Over half of InfoSec pros told to keep silent on breaches: report
Nearly 77% fear disabling weaponised tools over business disruption.
Over half of Singapore’s IT and security professionals who experienced an incident or breach in the past year were told to keep it confidential despite believing it should have been reported to authorities.
The figure stood at 53% for the city-state, compared with 55.2% globally, according to a Bitdefender report.
Meanwhile, 76.6% said they would like to disable legitimate tools that attackers weaponise but fear doing so would disrupt business operations.
Another 43.5% said they struggled to balance security restrictions with employee productivity.
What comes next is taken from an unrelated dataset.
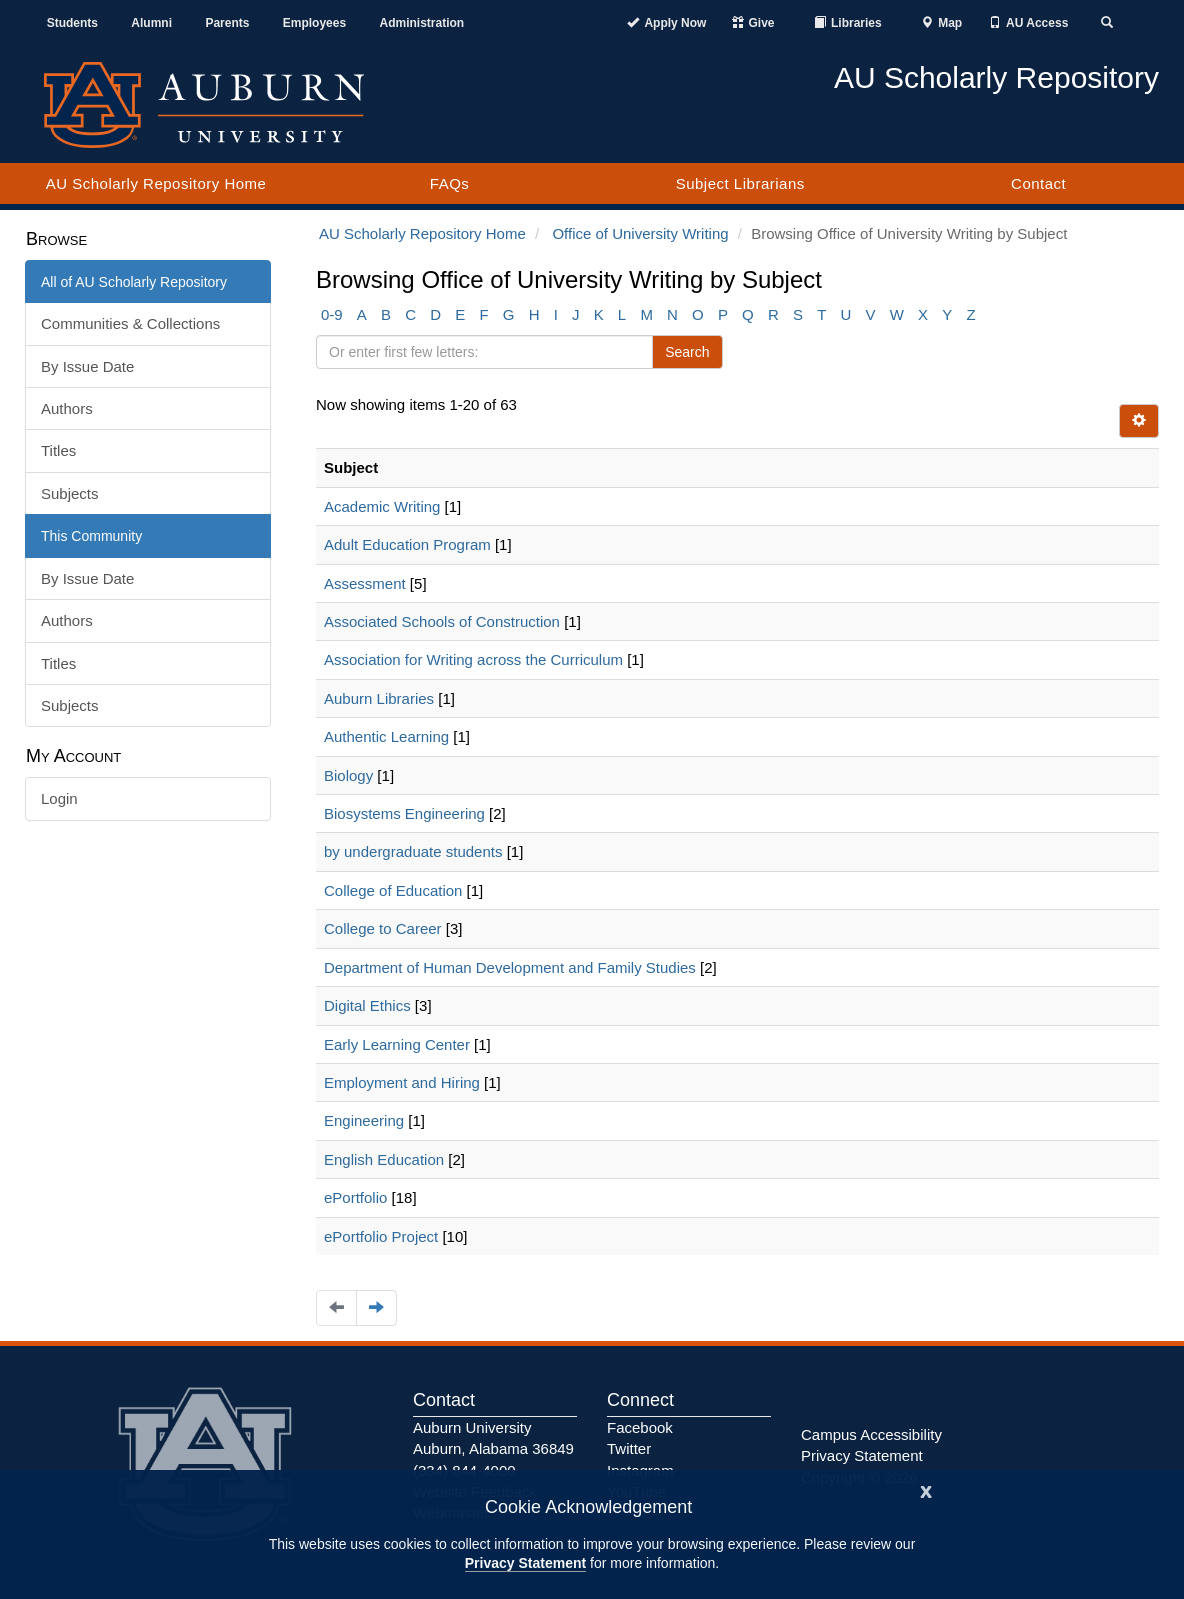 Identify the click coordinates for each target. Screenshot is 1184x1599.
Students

Unauthorised cloud access was the top incident type reported over the past 12 months by 45% of respondents, followed by business email compromise (37%) and ransomware (28%).
The report also found gaps in visibility over employee use of artificial intelligence (AI) tools, with only 48% of organisations reporting full visibility into sanctioned and unsanctioned AI usage.
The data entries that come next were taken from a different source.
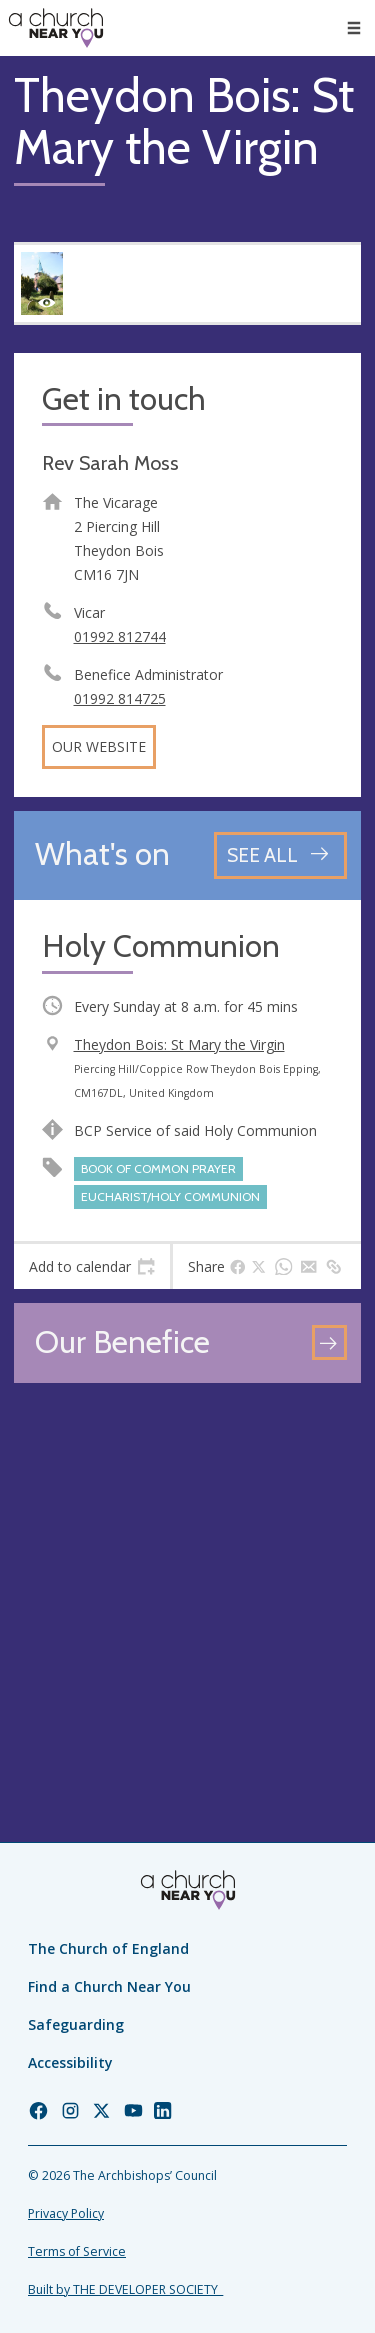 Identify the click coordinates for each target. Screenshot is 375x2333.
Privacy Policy (66, 2213)
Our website (99, 746)
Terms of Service (77, 2251)
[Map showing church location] (187, 1570)
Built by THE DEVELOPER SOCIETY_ (125, 2289)
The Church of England (108, 1948)
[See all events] (280, 855)
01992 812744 (120, 636)
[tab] (92, 1267)
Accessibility (70, 2062)
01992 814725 (120, 698)
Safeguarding (76, 2024)
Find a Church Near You (109, 1986)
About half said they only had partial visibility, tracking official enterprise large language models but not individual Shadow AI subscriptions or personal accounts used for work.
The Bitdefender report was based on an independent survey of more than 1,200 IT and security professionals across Singapore, France, Germany, Italy, the UK, and the US.
Respondents worked in companies with at least 500 employees and included cybersecurity practitioners and decision-makers.